Climate change is happening faster than we predicted and it is our responsibility, as consumers and inhabitants of the planet that we don’t let our way of life lead to a collapse of the ecosystems, ocean acidification, mass desertification, and coastal cities being flooded into inhabitability. From the Fridays for Future movement to Extinction Rebellion, whole segments of the population are fiercely questioning our current system. They argue that we fundamentally need to re-evaluate our relationship to ownership, work and capital. The upsurge of activists will not accommodate with words and pledges, they are demanding a profound change and are making sure we all know that they will not rest until concrete actions are in place: there will not be any ‘back to business as usual’ for them until governments take real actions for the planet.
“The leading figures and powerful voices of the ‘global’ climate movement haven’t yet reached out to the majority of the earth population who lives in the South.”

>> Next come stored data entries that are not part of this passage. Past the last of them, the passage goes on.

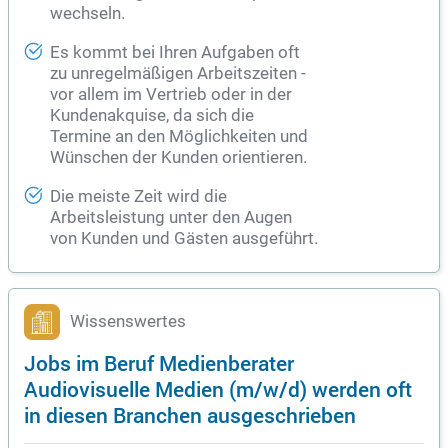
wechseln.
Es kommt bei Ihren Aufgaben oft
zu unregelmäßigen Arbeitszeiten -
vor allem im
Vertrieb
oder in der
Kundenakquise, da sich die
Termine an den Möglichkeiten und
Wünschen der Kunden orientieren.
Die meiste Zeit wird die
Arbeitsleistung unter den Augen
von Kunden und Gästen ausgeführt.
Wissenswertes
Jobs im Beruf Medienberater
Audiovisuelle Medien (m/w/d) werden oft
in diesen Branchen ausgeschrieben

In the past six months, these movements have mushroomed so quickly that mainstream media are starting to give a voice to those who speak out against the capitalistic system we have built our societies on. It’s not so unexpected anymore to read serious articles blaming our greed for perpetual growth, which is driving us inexorably towards disaster. And for a change, the climate movement is featured in rather positive terms, and not as a marginal phenomenon, as it was often the case before.
But we shouldn’t forget that most of these nonviolent protest movements are taking place in the most developed, wealthy and urban corners of the planet. In an email interview with Edelsin Linette Mendez, a 12-year-old girl who documented climate change from her community in Nicaragua, I simple-mindedly asked her if she had heard of Greta Thunberg. She replied that she hadn’t. The leading figures and powerful voices of the ‘global’ climate movement haven’t yet reached out to the majority of the earth population who lives in the South.
In Issue #9, we want to give space to the communities that are greatly suffering the consequences of ‘our’ lifestyles but won’t make it to the headlines; to the individuals who, like Edelsin, won’t be given a voice in the discussion. They are both the most affected by the climate crisis, and the most active campaigners to save the planet, and their homes.
Hivos connected us with Reginald Saria and Ashura Huruko, two entrepreneurs from rural Tanzania who are fostering productive use of renewable energy to increase productivity. On that theme, we also invited journalist Kimani Chege to talk about how East-African countries are seeking the right energy mix — read their articles in The Beam #9.
“Women’s knowledge, empowerment and collective action are central to building environmentally sustainable pathways to sustainable energy access,” writes Mariama Kamara, who explains how women in Sierra Leone are the invisible force of the energy transition. It’s not just in Sierra Leone that women play an important role in the energy transition. In Senegal, Seynabou is one of many women working to increase energy access and fight gender inequality across Africa. Find out more about their stories in The Beam #9.
“It is time we make indigenous groups part of the decision making in terms of environmental policies but we can’t do so until we treat them with respect and guarantee them a decent standard of living and basic human rights.”
While gender has been increasingly integrated into the context of climate action, gender inequalities are still blatant when it comes to energy access and uses. In Rajasthan and Mexico for instance, “gender inequalities limit women’s access to finance streams, information or training for using sustainable energy sources”.
In an interview in The Beam #9, Mexican designer Fernando Laposse says: “It is time we make indigenous groups part of the decision making in terms of environmental policies but we can’t do so until we treat them with respect and guarantee them a decent standard of living and basic human rights.” This is fundamental. We need to listen to the voices of the real individuals who are truly paying the high cost of the climate breakdown.
This is not about economic growth, markets and profits. It’s about sustaining life on earth. And on that matter, we have a lot to learn from these communities we often look at with indifference or arrogance, and only 12 years left to change everything.